American YouTuber and Twitch streamer (born 1999)

Clay (born August 12, 1999), better known online as Dream, is an American Minecraft YouTuber, Twitch streamer, Minecraft speedrunner, and musician primarily known for creating Minecraft content.

Dream has been active online since 2014, but did not gain substantial popularity until 2019, with the release of his Minecraft Manhunt series. Dream also gained notoriety for his Minecraft speedruns; however, several of his records were overturned due to evidence of cheating. Content created in the Dream SMP, Dream's invite-only survival multiplayer (SMP) Minecraft server that stars content creators engaged in roleplay, also attracted considerable attention, acclaim and a popular fandom.

==Entertainment career==

===2014–2019: Early beginnings and Minecraft===
Dream created his YouTube channel on February 8, 2014, under the username DreamTraps and started to upload content regularly in July 2019. The oldest accessible video on Dream's account involves him playing Minecraft deliberately poorly in order to "trigger" viewers. As of April 2025, the video has amassed 19 million views.

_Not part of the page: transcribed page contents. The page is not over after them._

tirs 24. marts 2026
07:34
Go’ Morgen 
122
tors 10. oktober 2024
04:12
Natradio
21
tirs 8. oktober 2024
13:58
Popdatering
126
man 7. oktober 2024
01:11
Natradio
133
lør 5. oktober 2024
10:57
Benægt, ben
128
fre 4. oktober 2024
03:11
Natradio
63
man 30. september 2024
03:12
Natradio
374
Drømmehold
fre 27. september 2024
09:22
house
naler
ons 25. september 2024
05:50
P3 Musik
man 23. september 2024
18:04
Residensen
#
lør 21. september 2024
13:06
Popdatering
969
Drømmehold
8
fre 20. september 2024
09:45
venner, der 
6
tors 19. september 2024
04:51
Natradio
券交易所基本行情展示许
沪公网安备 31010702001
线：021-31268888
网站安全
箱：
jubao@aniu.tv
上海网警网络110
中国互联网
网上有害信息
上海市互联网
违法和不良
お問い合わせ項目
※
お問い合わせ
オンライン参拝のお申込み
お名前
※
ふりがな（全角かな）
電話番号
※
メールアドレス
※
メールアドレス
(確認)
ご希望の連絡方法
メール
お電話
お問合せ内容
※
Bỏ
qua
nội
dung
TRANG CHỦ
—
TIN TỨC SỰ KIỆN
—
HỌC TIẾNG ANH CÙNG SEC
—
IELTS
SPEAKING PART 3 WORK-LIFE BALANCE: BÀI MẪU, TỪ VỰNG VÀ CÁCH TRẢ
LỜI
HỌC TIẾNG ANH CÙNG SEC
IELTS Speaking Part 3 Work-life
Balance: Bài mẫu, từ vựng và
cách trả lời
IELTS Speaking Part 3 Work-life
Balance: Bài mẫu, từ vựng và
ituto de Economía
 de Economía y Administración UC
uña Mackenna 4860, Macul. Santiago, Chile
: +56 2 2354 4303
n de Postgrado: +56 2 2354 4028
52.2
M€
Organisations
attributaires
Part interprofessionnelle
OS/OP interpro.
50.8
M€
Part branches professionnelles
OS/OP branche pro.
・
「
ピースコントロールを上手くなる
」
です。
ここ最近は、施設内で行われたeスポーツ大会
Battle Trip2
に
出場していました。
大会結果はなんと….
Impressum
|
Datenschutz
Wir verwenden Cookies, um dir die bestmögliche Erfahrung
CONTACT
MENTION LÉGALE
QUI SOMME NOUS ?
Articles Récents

In July 2019, Dream figured out the seed of a Minecraft world YouTuber PewDiePie was playing on by using reverse engineering techniques that Dream learned from online forums. In November 2019, Dream uploaded a viral video titled "Minecraft, But Item Drops Are Random And Multiplied..." that has amassed 59 million views as of April 2025. In January 2020, Dream uploaded a video in which he and another YouTuber, GeorgeNotFound, connected an Arduino board to an electric dog collar, which emitted an electric shock whenever a player lost health in Minecraft.

In December 2020, in place of their annual YouTube Rewind series, YouTube released a list of their top-trending videos and creators. On the U.S. list, YouTube ranked Dream's "Minecraft Speedrunner VS 3 Hunters GRAND FINALE" video as the number seven "Top Trending Video", and ranked Dream as the number two "Top Creator" and number one "Breakout Creator". A livestream by Dream on YouTube in November 2020 with about 700,000 peak viewers was the 6th highest viewed gaming stream of all time as of January 2021. A December 2020 Polygon article stated that "2020 has been a tremendous year for Dream", describing him as "YouTube's biggest gaming channel of the moment."

In a January 2021 article, Steven Asarch of Business Insider attributed Dream's growth during 2019 and 2020 "to his understanding of the YouTube algorithm", noting that "[h]e puts his keywords in the right places, capitalizes on trends, and makes thumbnails that fans want to click on."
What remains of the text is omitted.